Unlike TKIs in cancers such as lung cancer, which target oncogenic driver mutations (e.g., EGFR, ALK, ROS1 alterations)^[139], TKIs in RCC predominantly function by disrupting tumor angiogenesis rather than directly targeting tumor cells. ccRCC, the most common subtype, is characterized by frequent inactivation of the VHL tumor suppressor gene, leading to constitutive stabilization of HIFs and subsequent upregulation of VEGF and PDGF^[10,11]. Consequently, RCC tumors exhibit strong dependence on neovascularization for sustained growth and survival. TKIs such as sunitinib, pazopanib, cabozantinib, and lenvatinib exert their effects by targeting VEGFR, PDGFR, and c-KIT - receptors primarily expressed on endothelial cells rather than the tumor cells themselves.
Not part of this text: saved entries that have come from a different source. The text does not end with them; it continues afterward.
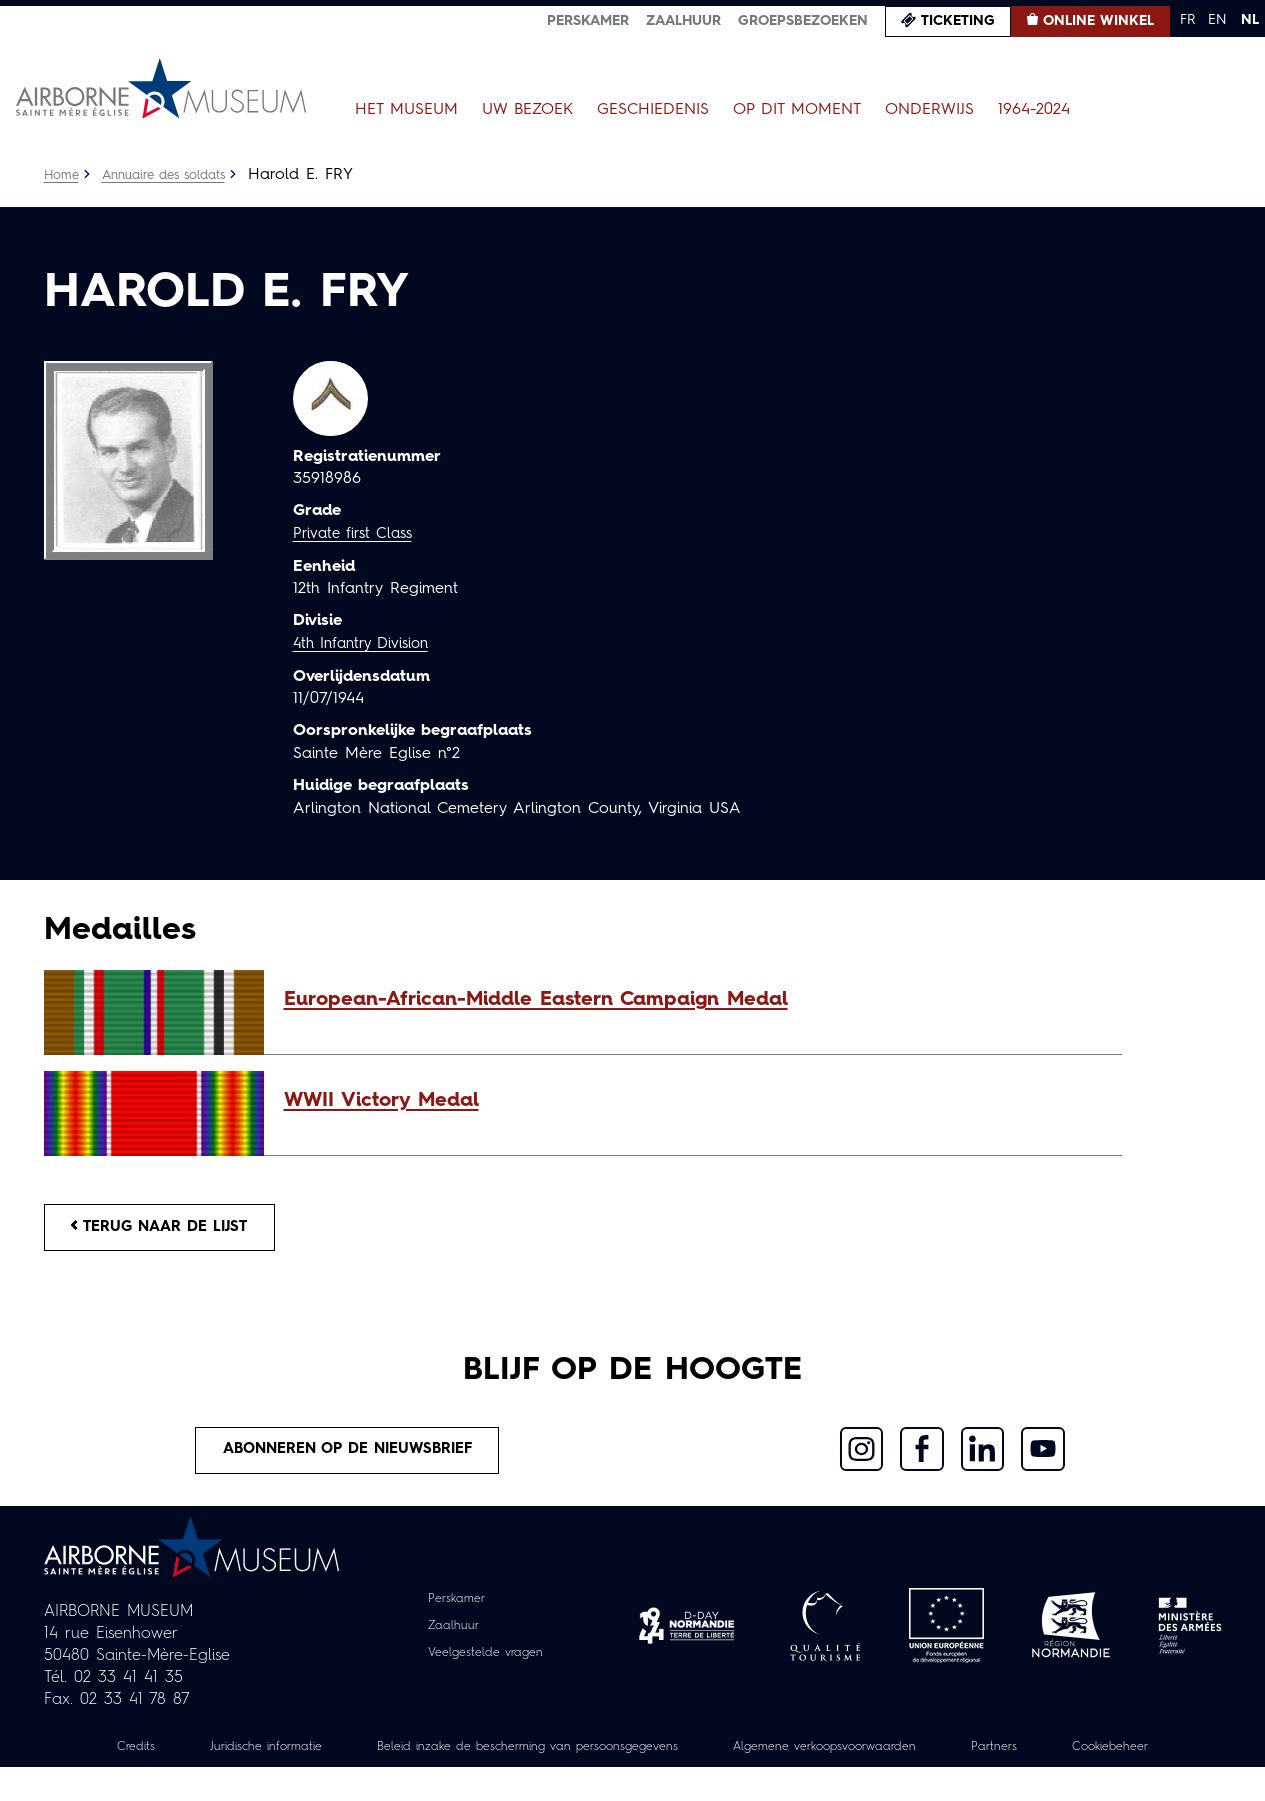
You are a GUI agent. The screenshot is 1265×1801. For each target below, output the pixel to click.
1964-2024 (1034, 110)
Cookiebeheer (633, 1780)
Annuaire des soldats (174, 175)
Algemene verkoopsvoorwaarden (923, 1758)
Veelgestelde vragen (485, 1664)
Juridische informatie (292, 1758)
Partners (1111, 1758)
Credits (150, 1758)
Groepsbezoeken (803, 21)
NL (1250, 20)
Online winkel (1098, 21)
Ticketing (958, 21)
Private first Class (357, 534)
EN (1217, 20)
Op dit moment (797, 110)
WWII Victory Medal (381, 1101)
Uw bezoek (527, 110)
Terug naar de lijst (171, 1230)
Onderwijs (929, 110)
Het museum (406, 110)
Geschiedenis (653, 110)
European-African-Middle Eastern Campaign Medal (536, 1000)
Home (63, 175)
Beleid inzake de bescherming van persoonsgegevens (587, 1758)
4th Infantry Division (367, 643)
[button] (693, 1000)
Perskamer (588, 21)
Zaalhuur (683, 21)
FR (1187, 20)
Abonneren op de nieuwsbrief (349, 1459)
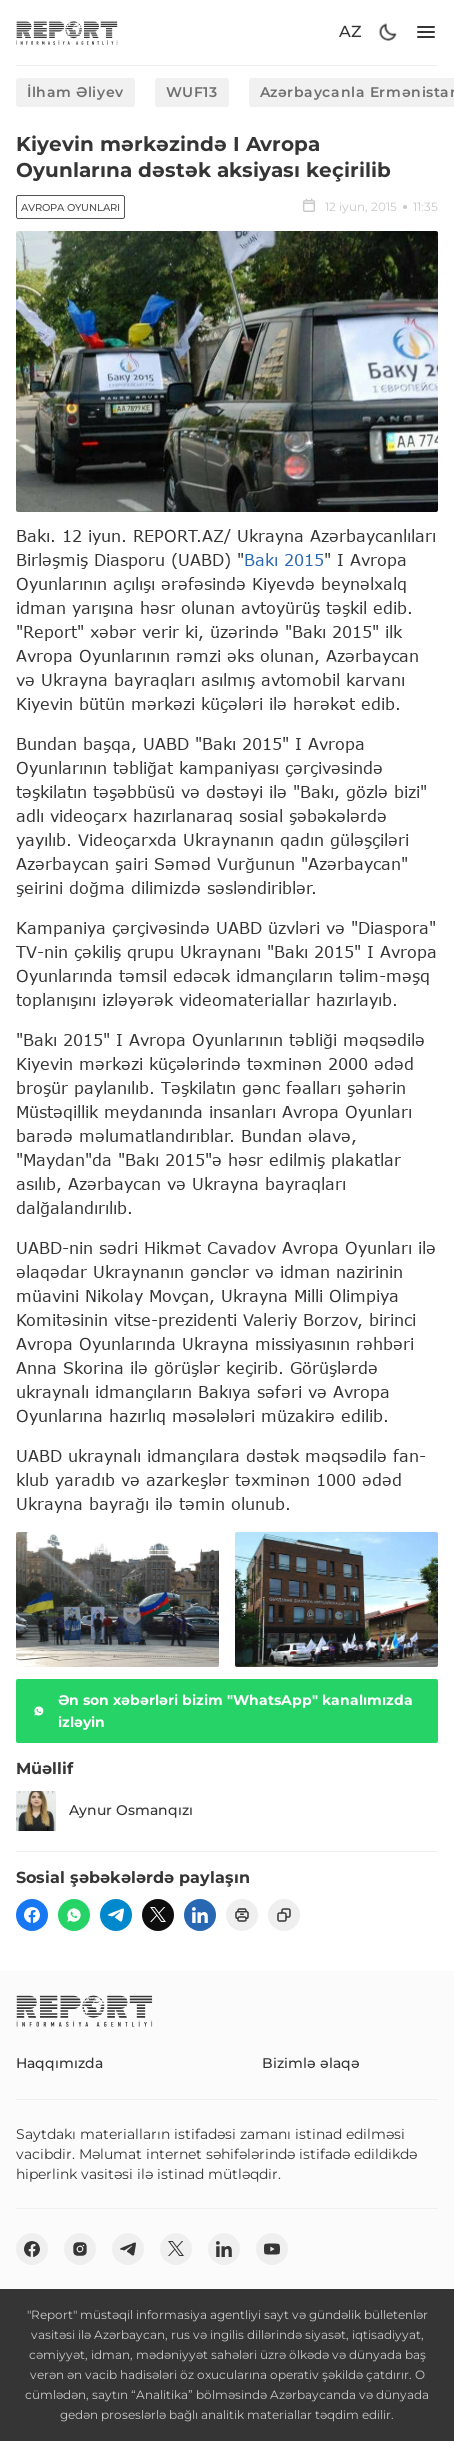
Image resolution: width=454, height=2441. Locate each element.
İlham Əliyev (75, 92)
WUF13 (192, 92)
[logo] (67, 32)
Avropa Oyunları (70, 207)
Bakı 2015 (284, 559)
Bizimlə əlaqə (311, 2063)
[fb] (32, 1915)
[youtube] (272, 2249)
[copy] (284, 1915)
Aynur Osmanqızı (104, 1811)
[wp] (74, 1915)
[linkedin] (200, 1915)
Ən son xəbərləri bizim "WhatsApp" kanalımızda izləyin (220, 1711)
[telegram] (116, 1915)
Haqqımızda (59, 2063)
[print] (242, 1915)
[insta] (80, 2249)
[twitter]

This fundamental difference in mechanism alters the patterns of resistance observed in RCC. While many cancers develop resistance through secondary kinase domain mutations^[140-142], RCC tumors more commonly adapt by modifying their TME, increasing HIF-2α signaling, and undergoing metabolic reprogramming. Unfortunately, most studies on RCC TKI resistance focus on direct tumor cell responses, neglecting the role of endothelial cells and the broader TME. This presents a major gap in current research: instead of solely examining the direct effects of TKIs direct effects on RCC cells, it may be more insightful to investigate how RCC tumors adapt to vascular disruption and reestablish tumor progression. Just as RCC-immune cell interactions have been extensively studied in the context of immunotherapy resistance, there is a pressing need to explore RCC-endothelial cell interactions in the context of TKI resistance.
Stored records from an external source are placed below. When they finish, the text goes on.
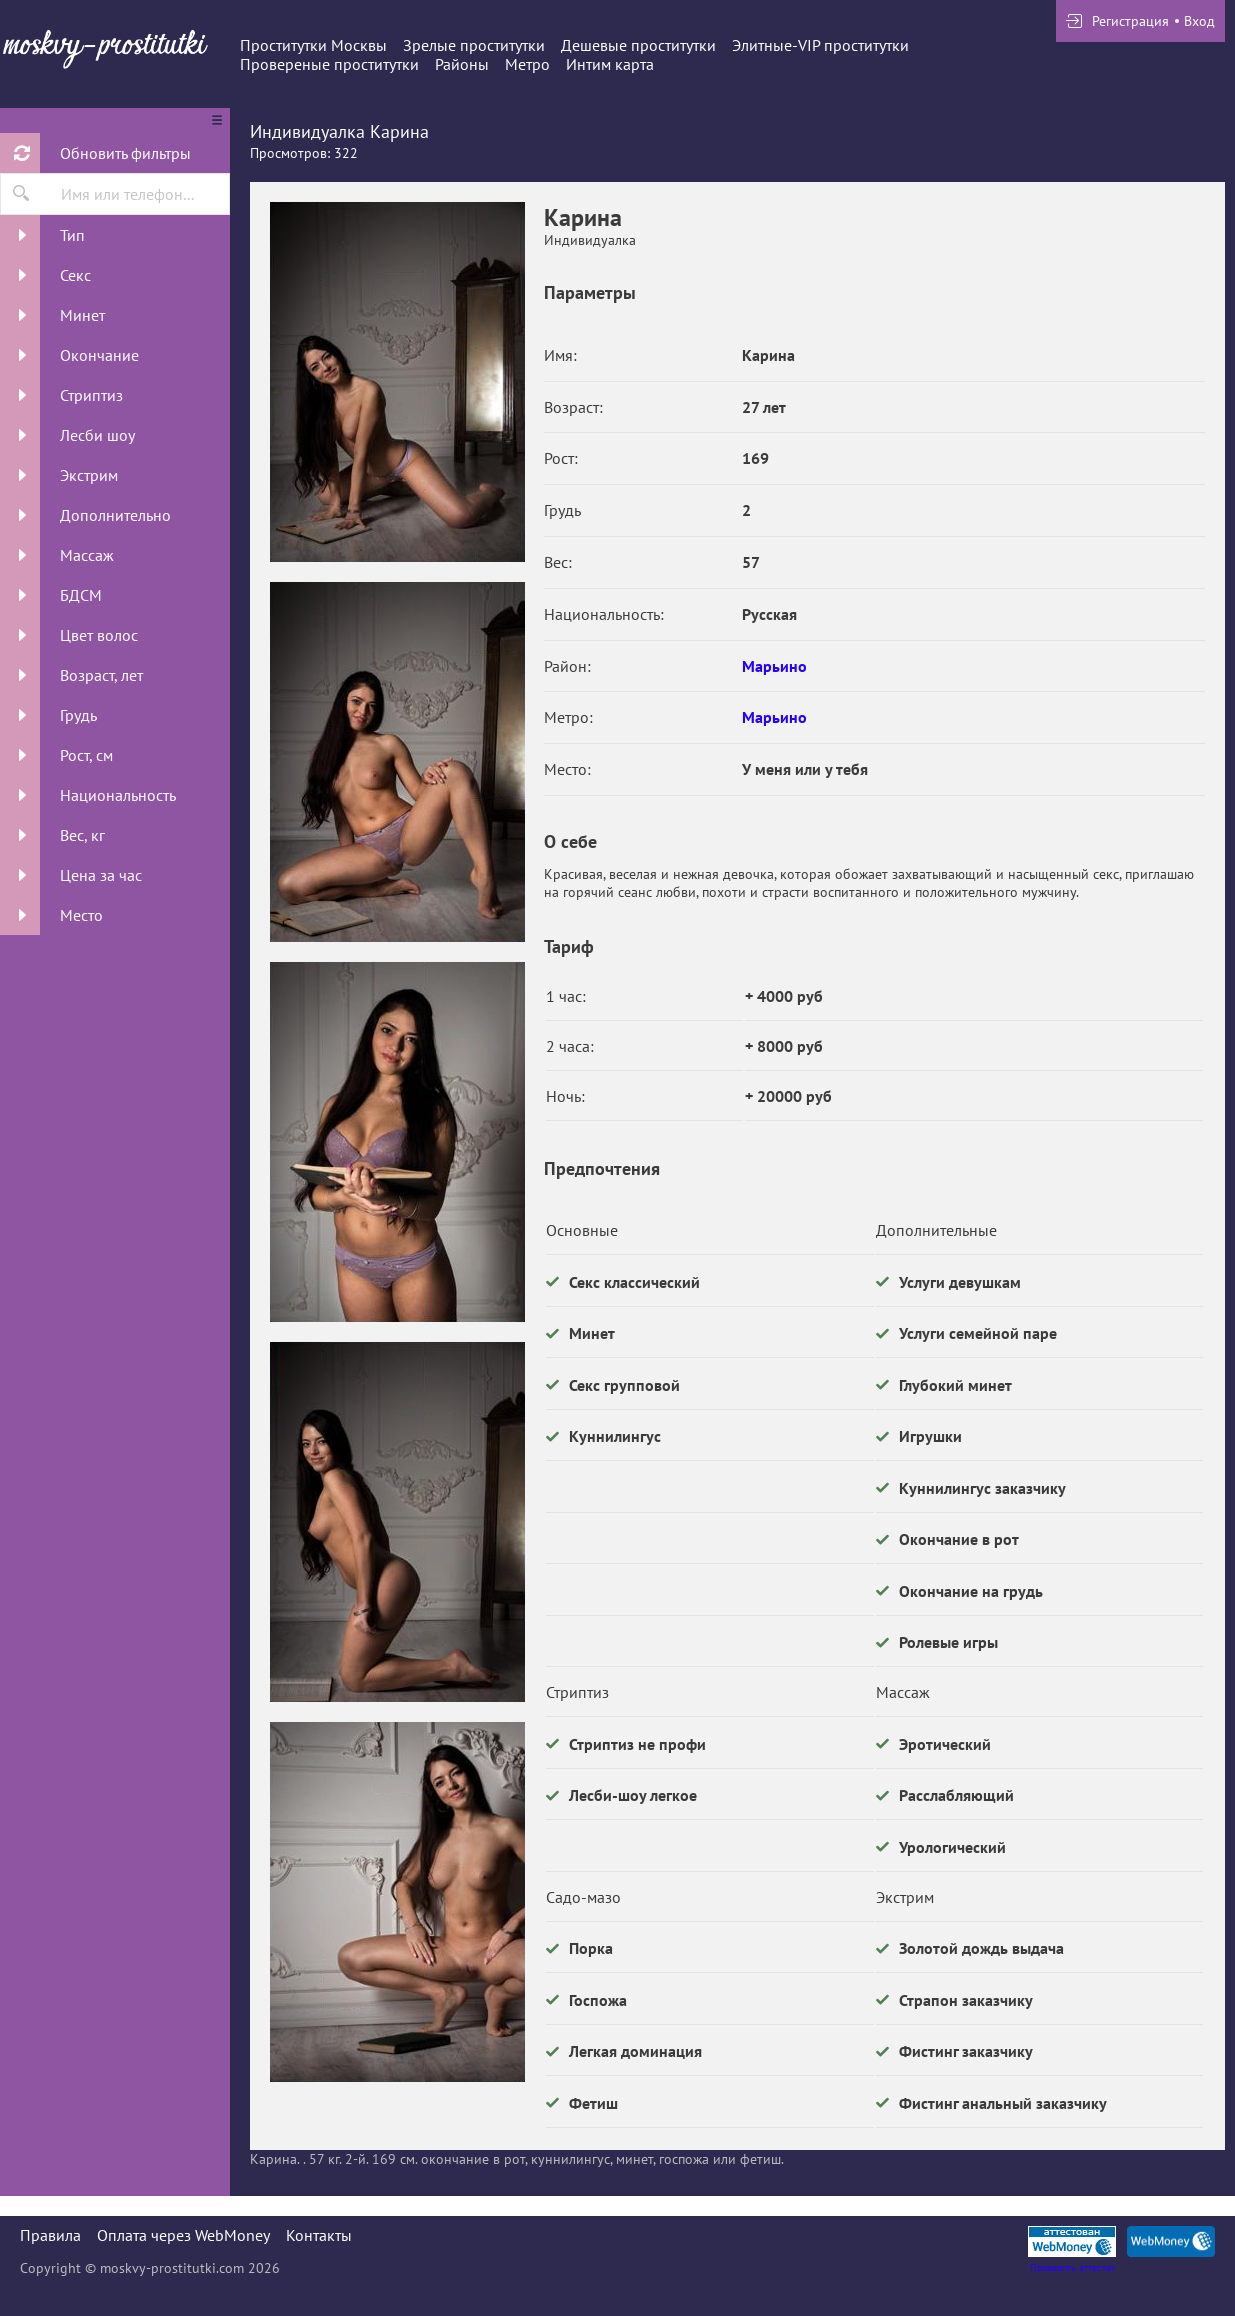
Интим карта (610, 64)
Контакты (319, 2235)
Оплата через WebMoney (183, 2235)
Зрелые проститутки (474, 45)
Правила (50, 2235)
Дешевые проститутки (638, 45)
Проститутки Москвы (313, 45)
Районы (462, 64)
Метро (527, 64)
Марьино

Future directions: leveraging advanced technologies to address knowledge gaps

Addressing the complexities discussed above requires advancements in both methodology and model systems. While technological and experimental limitations have constrained past research, emerging techniques such as single-cell sequencing, spatial transcriptomics and metabolomics, hemodynamic and vascularized organoids modeling offer promising new avenues^[143-146]. These technologies enable deeper insights into the interplay between TKIs, RCC cells, and the surrounding endothelial network. Future studies should leverage these tools to explore resistance mechanisms at a higher resolution, ultimately guiding the development of more effective therapeutic strategies that consider both tumor-intrinsic and microenvironmental adaptations.

In summary, while significant progress has been made in understanding RCC TKI resistance, critical gaps remain. Future research should expand beyond sunitinib to newer TKIs, explore metabolic reprogramming as a key resistance mechanism, and incorporate large-scale, systematic studies. Shifting focus from tumor-centric to microenvironment-centric approaches may provide novel insights into overcoming resistance. With ongoing advancements in technology and research methodologies, future studies have the potential to refine therapeutic strategies and improve patient outcomes in RCC.